STUDY MATERIAL.

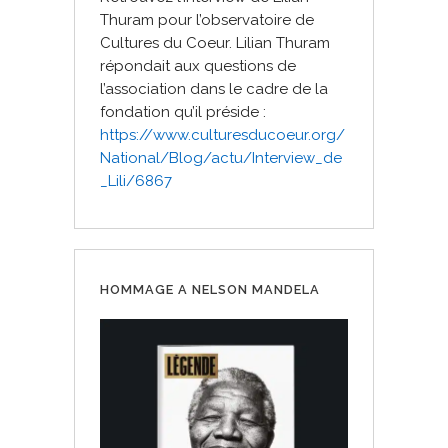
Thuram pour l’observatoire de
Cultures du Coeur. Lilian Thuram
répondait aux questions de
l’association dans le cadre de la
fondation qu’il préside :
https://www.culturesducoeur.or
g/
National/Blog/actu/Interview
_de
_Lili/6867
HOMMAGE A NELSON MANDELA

DIRECTIONS.
For the records above, give every line again exactly and skip the pictures.

WRITTEN SOLUTION.
Thuram pour l’observatoire de
Cultures du Coeur. Lilian Thuram
répondait aux questions de
l’association dans le cadre de la
fondation qu’il préside :
https://www.culturesducoeur.or
g/
National/Blog/actu/Interview
_de
_Lili/6867
HOMMAGE A NELSON MANDELA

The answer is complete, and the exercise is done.